Introduction
Data in its raw form is difficult to interpret at scale. Beyond a small number of numerical values, it becomes difficult to draw even simple conclusions from datasets. Where data run to hundreds of thousands, millions or even billions of datapoints, the process of visualisation becomes both conceptually and technically challenging. The emergence of ubiquitous and accessible 'Big Data' has transformed traditional methods of visualisation and forced the adoption of novel techniques, with mixed success. The primary goal of visualisation is the derivation of meaning from data - data without insight is noise.

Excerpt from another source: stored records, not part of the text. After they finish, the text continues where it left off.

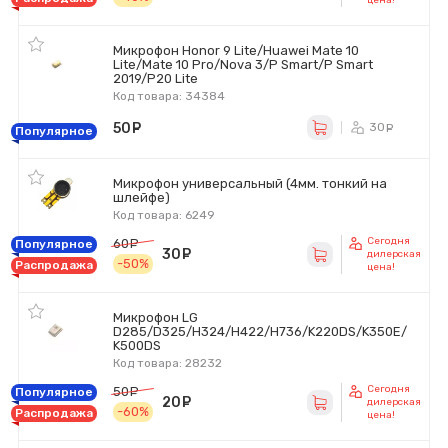
Микрофон Honor 9 Lite/Huawei Mate 10
Lite/Mate 10 Pro/Nova 3/P Smart/P Smart
2019/P20 Lite
Код товара: 34384
50
руб.
30
ру
Популярное
Микрофон универсальный (4мм. тонкий на
шлейфе)
Код товара: 6249
Сегодня
60
руб.
Популярное
30
руб.
дилерская
-50%
Распродажа
цена!
Микрофон LG
D285/D325/H324/H422/H736/K220DS/K350E/
K500DS
Код товара: 28232
Сегодня
50
руб.
Популярное
20
руб.
дилерская
-60%
Распродажа
цена!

The following essay comprises a written justification for the visual design of the accompanying poster. A brief orientation to the science of visual design will serve to introduce the topic, framed in the context of the concomitant graphic. The sections that follow will address the overall layout as well as the specific plots used with this design.
The Data
The STATS19 dataset provide data relating to personal injury accidents on public roads in Great Britain covering the years 2005 to 2016 (at time of writing). Data in an altered form can also be obtained dating to 1979. The statistics relate only to those accidents reported to the police - the data should be interpreted in the knowledge that a considerable number of non-fatal accidents are not reported to the police, therefore the proportion of fatal accidents will be over-represented in the data. Figures relating to death refer to persons killed immediately or who died with 30 days of the accident. The primary dataset, in tabular form, consists of ~150,00-200,000 rows, with ~30 columns per year of recording. Each row corresponds to a single accident. Two accompanying datasets with details relating to the casualty and the automobile involved are matched on a unique primary key - Accident Index. The variables are both continuous (Date, Age) and Categorical - predominantly ordinal data.
Principles of good data visualisation
In their classic 1984 paper, Cleveland and McGill1 attempted to move the field of data visualisation onto a scientific foundation. They proposed that the phenomenological approach to the new science of graphical perception should be based on the elucidation of 'elementary perceptual tasks' that are performed by the consumer of visual data. These tasks should then be studied to establish optimal means of conveying data. While attempts to formalise a theory of graphical methods had been made prior to this, it is since this period that the area of 'data vis' has been studied as an academic discipline.
image: cleveland and mcgill
Fig 1. illustrates the ten elementary perceptual tasks outlined in this paper that humans use to extract quantitative information from graphs. Where possible I have adhered to the principles developed over the past thirty years in perceptual science. In deviating from these, I have attempted to justify the reasoning for doing so.